Desde luego no es el objetivo de una jornada cinegética y tampoco creo resulte agradable para un cazador encontrar el cuerpo sin vida de una o varias personas, pero si así se ayuda a esclarecer desapariciones o asesinatos, bienvenidos sean estos hallazgos.

Viene lo anterior a cuento porque en los últimos tiempos varios cazadores han encontrado los cadáveres de varias personas muertas mientras practicaban la actividad venatoria. El último caso que ha salido a la luz ha sido el del triatleta tinerfeño Víctor Teni, desaparecido desde el 1 de enero de 2014 cuando estaba entrenando en el Teide y que fue localizado el 21 de octubre de 2017 por un cazador a 2.925 metros de altitud en la vertiente norte de la montaña. El cuerpo momificado, con ropa deportiva y en perfecto estado de conservación por las bajas temperaturas, fue rescatado por un helicóptero que lo llevó hasta la base del Teide, desde donde fue trasladado al Instituto de Medicina Legal, donde se confirmó que se trataba de Teni.

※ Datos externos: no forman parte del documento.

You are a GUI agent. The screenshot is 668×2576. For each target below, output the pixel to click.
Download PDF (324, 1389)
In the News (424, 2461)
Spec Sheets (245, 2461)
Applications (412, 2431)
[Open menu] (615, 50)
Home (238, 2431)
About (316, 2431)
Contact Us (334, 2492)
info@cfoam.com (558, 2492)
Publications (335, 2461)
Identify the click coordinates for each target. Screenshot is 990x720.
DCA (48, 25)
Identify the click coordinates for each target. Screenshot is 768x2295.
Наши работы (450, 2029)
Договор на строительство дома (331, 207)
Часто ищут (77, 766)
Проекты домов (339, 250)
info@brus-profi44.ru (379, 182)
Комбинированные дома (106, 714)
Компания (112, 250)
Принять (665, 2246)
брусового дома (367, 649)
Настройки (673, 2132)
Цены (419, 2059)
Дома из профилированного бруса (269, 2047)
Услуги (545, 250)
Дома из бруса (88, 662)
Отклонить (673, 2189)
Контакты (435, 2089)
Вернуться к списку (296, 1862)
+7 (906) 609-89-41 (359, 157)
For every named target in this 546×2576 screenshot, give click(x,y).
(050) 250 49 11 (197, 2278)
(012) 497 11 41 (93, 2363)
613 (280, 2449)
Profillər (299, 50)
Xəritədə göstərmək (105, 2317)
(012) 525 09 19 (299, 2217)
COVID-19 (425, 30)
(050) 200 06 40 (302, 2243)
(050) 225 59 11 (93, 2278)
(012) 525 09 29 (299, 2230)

También hace un par de años, pero esta vez en pagos conquenses, un cazador encontraba los cuerpos de Laura y Marina, las jóvenes que fueron presuntamente asesinadas por Sergio Morate, cuyo juicio se está celebrando estos días en Cuenca y en el que el cazador Arturo M. ha prestado declaración. En ella ha explicado que dos días antes ya había pasado con su hija por la zona [paraje de Palomera conocido como El Bodegón], a unos 40 ó 50 metros “y ya me dio olor”. Ha precisado que él pensaba que podía tratarse de algún animal herido, ya que afirma que en ese lugar era el elegido para ir a morir especies como corzos. Sin embargo, ese lunes no se acercó allí porque iba con su hija y pensó que se pasaría dos días después. Ha insistido el cazador que él no estaba buscando los cuerpos de las chicas. Cuando se adentró en el lugar, un paraje “de difícil acceso”, vio primero el blanco de la cal y posteriormente la pierna de una de ellas. En el punto exacto no había cobertura pero tardó menos de dos minutos en encontrarla y llamar al 112. En ese tiempo solamente se acercó a la zona “un muchacho con la bici y le dije que no se moviera que iba a venir la policía; nadie se acercó al lugar del crimen hasta que llegaron los agentes”.